_What is required_
Scan the listing below for the word "чемпионата" and copy every line that has it.
###
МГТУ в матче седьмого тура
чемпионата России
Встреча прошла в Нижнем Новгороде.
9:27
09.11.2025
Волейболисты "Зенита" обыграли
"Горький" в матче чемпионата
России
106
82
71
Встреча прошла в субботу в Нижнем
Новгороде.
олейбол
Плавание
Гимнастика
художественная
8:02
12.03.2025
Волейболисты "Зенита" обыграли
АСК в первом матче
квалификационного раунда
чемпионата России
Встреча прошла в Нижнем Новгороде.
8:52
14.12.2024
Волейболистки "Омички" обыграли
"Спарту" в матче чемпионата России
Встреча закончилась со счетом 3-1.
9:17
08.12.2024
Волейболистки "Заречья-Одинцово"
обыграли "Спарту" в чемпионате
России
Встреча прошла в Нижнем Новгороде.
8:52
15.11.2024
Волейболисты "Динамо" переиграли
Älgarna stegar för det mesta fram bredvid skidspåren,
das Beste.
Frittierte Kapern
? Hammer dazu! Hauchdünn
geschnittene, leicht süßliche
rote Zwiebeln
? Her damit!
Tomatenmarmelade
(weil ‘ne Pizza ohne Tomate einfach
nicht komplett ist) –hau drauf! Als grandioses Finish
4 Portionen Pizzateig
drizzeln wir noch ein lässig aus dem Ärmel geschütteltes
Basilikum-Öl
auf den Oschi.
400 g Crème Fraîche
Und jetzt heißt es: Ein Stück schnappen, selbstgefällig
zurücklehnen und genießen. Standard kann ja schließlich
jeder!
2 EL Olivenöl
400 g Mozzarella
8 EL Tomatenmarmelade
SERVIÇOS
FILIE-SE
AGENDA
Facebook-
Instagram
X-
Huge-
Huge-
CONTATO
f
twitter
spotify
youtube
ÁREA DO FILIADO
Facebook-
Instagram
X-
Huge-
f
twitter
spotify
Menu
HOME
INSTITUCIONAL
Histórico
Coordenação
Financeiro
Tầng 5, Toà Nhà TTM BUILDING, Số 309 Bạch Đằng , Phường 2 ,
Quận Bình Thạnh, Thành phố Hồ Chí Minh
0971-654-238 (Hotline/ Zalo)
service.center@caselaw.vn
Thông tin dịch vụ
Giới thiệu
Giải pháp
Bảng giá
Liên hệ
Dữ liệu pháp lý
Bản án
###
_Expected output_
чемпионата России
"Горький" в матче чемпионата
чемпионата России
"Спарту" в матче чемпионата России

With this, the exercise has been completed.